═══ RECORD SET

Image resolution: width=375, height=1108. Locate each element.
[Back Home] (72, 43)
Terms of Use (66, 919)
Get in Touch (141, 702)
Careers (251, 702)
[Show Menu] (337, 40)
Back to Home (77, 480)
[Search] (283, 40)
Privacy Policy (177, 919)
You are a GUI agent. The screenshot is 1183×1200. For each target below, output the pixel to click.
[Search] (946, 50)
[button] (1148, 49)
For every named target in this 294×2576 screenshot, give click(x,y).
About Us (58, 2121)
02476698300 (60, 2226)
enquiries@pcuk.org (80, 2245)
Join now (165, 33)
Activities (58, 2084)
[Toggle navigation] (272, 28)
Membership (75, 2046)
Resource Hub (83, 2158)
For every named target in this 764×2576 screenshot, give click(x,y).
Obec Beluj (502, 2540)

══════
═══ RECORD SET

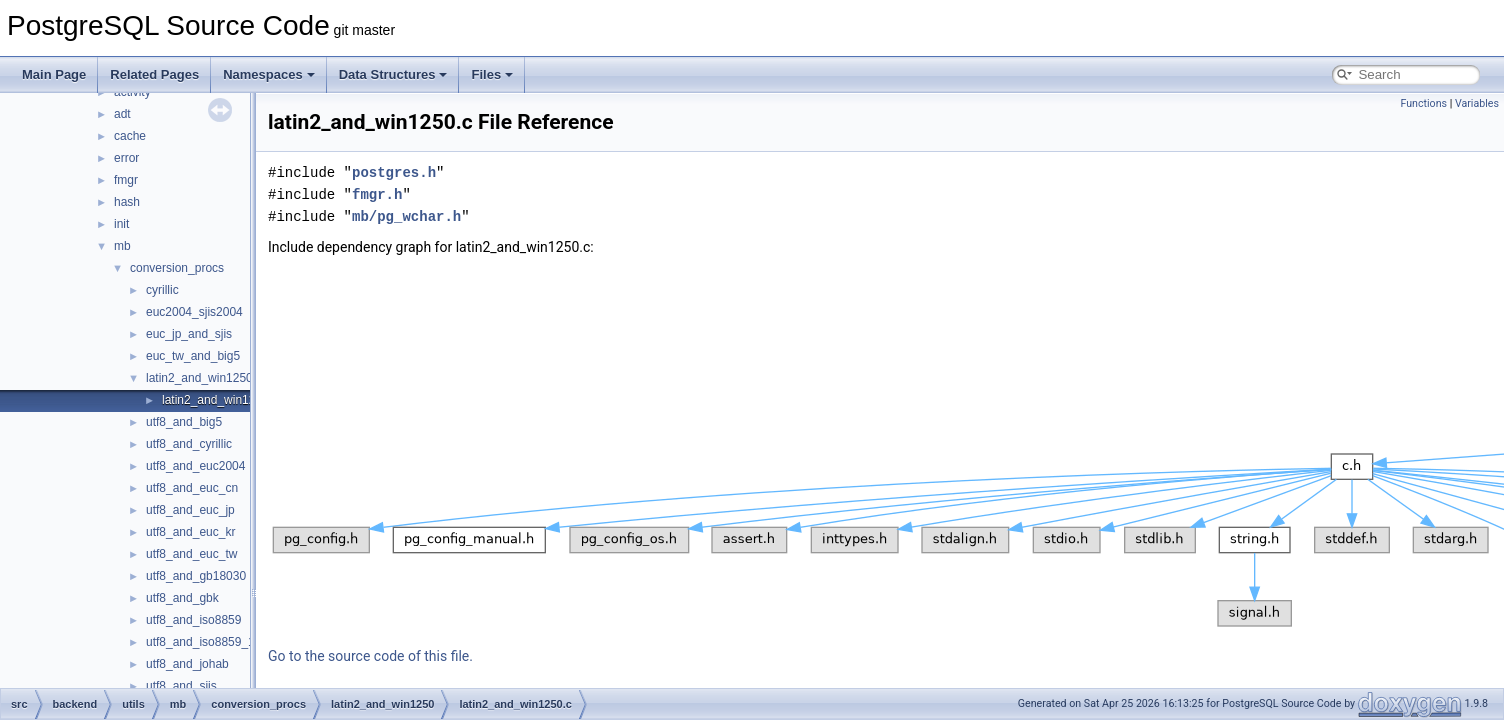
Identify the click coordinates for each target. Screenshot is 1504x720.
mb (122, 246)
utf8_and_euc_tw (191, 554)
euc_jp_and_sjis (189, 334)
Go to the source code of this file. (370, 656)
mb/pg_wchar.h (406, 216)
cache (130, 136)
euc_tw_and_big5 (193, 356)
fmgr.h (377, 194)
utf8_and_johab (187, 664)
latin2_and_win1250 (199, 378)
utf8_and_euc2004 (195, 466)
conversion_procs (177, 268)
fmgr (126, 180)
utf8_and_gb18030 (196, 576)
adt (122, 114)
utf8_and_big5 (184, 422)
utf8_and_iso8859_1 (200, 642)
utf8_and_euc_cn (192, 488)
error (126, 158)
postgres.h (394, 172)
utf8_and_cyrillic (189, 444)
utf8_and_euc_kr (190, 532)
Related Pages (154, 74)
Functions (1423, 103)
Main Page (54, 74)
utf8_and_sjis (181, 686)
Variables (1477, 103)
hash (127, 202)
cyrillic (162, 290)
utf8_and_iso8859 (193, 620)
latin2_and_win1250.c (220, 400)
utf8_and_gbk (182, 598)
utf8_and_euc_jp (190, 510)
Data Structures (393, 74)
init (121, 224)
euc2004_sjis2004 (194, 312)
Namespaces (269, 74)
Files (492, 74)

══════

_PROBLEM TO WORK ON_. Only the lines above from the one with "utf8_and_iso8859 (193, 620)" through the one with "Files (492, 74)" should be duplicated, character for character.

_WRITTEN REPLY_.
utf8_and_iso8859 (193, 620)
latin2_and_win1250.c (220, 400)
utf8_and_gbk (182, 598)
utf8_and_euc_jp (190, 510)
Data Structures (393, 74)
init (121, 224)
euc2004_sjis2004 (194, 312)
Namespaces (269, 74)
Files (492, 74)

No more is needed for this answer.